(WHAT IS REQUIRED) Please return only the lines from the one holding "Experti předvedli, jak" through the one holding "vlajkový soundbar.", exactly as they appear in the records below, both ends included.

(EXERCISE INPUTS)
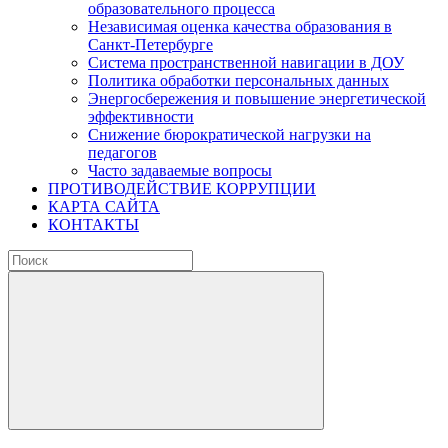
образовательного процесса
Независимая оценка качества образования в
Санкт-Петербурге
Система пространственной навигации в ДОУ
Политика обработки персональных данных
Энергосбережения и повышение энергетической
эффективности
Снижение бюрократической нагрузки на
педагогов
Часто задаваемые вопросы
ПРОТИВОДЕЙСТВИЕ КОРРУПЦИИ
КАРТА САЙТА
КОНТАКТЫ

---

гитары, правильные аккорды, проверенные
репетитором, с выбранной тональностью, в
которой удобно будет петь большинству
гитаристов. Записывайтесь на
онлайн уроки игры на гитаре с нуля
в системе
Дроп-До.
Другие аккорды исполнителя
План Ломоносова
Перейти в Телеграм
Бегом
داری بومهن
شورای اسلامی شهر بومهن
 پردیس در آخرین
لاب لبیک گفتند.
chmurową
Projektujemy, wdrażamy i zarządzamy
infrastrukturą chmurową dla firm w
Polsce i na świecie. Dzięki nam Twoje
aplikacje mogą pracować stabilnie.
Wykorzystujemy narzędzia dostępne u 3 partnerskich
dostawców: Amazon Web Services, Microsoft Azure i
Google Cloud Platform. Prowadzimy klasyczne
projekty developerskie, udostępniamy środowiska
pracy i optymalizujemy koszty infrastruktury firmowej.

---

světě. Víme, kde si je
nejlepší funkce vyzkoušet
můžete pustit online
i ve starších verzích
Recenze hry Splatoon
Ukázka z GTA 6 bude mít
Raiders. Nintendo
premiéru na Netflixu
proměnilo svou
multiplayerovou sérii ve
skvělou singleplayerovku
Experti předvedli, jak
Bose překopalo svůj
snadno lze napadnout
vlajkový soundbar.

(ANSWER AREA)
Experti předvedli, jak
Bose překopalo svůj
snadno lze napadnout
vlajkový soundbar.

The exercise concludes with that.